Instructions to follow: An exact copy of the entries is required, with every image omitted.

Data shown:
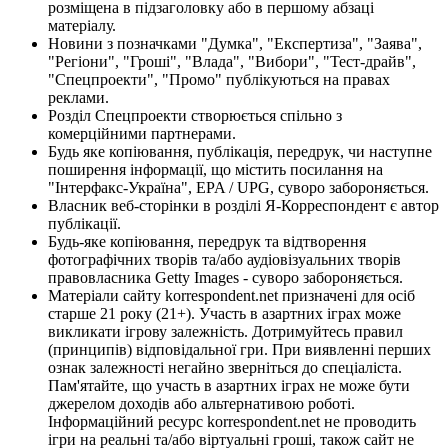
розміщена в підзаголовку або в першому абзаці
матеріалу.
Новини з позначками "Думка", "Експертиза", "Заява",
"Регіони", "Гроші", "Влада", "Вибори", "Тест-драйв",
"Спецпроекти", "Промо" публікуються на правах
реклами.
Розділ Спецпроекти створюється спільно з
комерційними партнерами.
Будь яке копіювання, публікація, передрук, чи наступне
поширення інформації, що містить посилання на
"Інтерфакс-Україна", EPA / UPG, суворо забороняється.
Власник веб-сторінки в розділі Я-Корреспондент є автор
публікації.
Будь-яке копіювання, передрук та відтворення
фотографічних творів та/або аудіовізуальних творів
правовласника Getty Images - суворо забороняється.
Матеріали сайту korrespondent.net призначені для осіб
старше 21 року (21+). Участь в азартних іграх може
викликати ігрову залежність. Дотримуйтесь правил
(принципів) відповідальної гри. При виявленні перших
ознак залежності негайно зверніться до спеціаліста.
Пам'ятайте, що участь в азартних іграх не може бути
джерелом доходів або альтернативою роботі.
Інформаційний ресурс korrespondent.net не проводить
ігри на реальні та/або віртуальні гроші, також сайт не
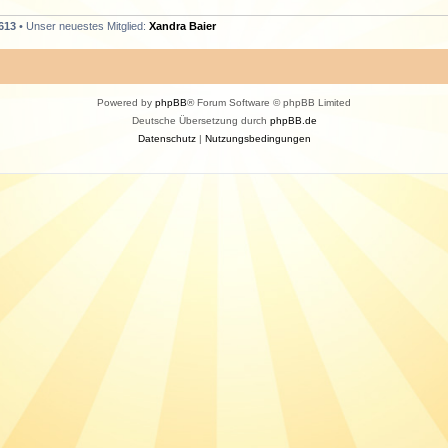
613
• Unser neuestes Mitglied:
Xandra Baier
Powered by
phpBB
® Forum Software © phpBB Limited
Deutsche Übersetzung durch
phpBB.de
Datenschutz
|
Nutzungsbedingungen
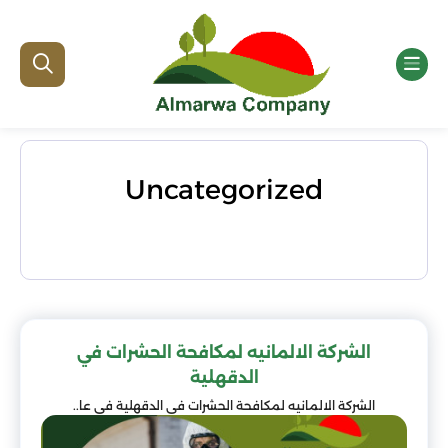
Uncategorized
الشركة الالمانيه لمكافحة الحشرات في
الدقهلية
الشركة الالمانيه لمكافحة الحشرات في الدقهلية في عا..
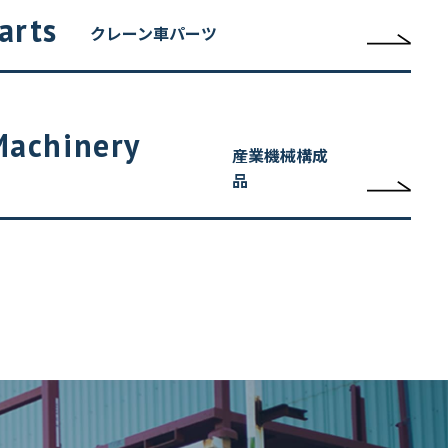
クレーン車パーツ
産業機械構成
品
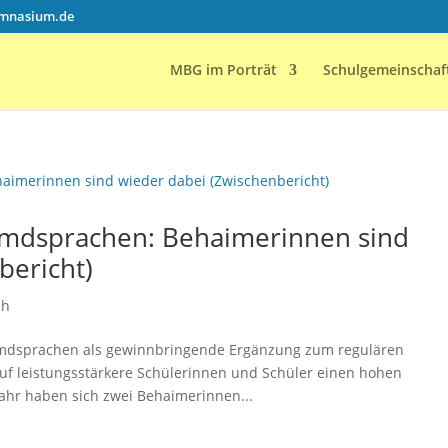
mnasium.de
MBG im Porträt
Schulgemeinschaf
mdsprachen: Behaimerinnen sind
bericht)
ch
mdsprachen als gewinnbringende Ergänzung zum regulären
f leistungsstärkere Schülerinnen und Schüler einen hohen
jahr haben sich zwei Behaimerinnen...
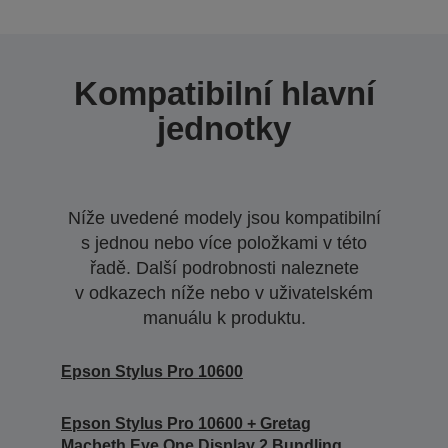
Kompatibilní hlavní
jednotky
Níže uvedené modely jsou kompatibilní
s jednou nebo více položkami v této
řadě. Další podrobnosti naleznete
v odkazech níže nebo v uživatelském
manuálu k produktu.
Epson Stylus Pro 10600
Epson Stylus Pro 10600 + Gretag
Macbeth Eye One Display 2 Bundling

Response area:
розміщена в підзаголовку або в першому абзаці
матеріалу.
Новини з позначками "Думка", "Експертиза", "Заява",
"Регіони", "Гроші", "Влада", "Вибори", "Тест-драйв",
"Спецпроекти", "Промо" публікуються на правах
реклами.
Розділ Спецпроекти створюється спільно з
комерційними партнерами.
Будь яке копіювання, публікація, передрук, чи наступне
поширення інформації, що містить посилання на
"Інтерфакс-Україна", EPA / UPG, суворо забороняється.
Власник веб-сторінки в розділі Я-Корреспондент є автор
публікації.
Будь-яке копіювання, передрук та відтворення
фотографічних творів та/або аудіовізуальних творів
правовласника Getty Images - суворо забороняється.
Матеріали сайту korrespondent.net призначені для осіб
старше 21 року (21+). Участь в азартних іграх може
викликати ігрову залежність. Дотримуйтесь правил
(принципів) відповідальної гри. При виявленні перших
ознак залежності негайно зверніться до спеціаліста.
Пам'ятайте, що участь в азартних іграх не може бути
джерелом доходів або альтернативою роботі.
Інформаційний ресурс korrespondent.net не проводить
ігри на реальні та/або віртуальні гроші, також сайт не
613
• Unser neuestes Mitglied:
Xandra Baier
Powered by
phpBB
® Forum Software © phpBB Limited
Deutsche Übersetzung durch
phpBB.de
Datenschutz
|
Nutzungsbedingungen
Uncategorized
الشركة الالمانيه لمكافحة الحشرات في
الدقهلية
الشركة الالمانيه لمكافحة الحشرات في الدقهلية في عا..
クレーン車パーツ
産業機械構成
品
mnasium.de
MBG im Porträt
Schulgemeinschaf
mdsprachen: Behaimerinnen sind
bericht)
ch
mdsprachen als gewinnbringende Ergänzung zum regulären
f leistungsstärkere Schülerinnen und Schüler einen hohen
jahr haben sich zwei Behaimerinnen...
Kompatibilní hlavní
jednotky
Níže uvedené modely jsou kompatibilní
s jednou nebo více položkami v této
řadě. Další podrobnosti naleznete
v odkazech níže nebo v uživatelském
manuálu k produktu.
Epson Stylus Pro 10600
Epson Stylus Pro 10600 + Gretag
Macbeth Eye One Display 2 Bundling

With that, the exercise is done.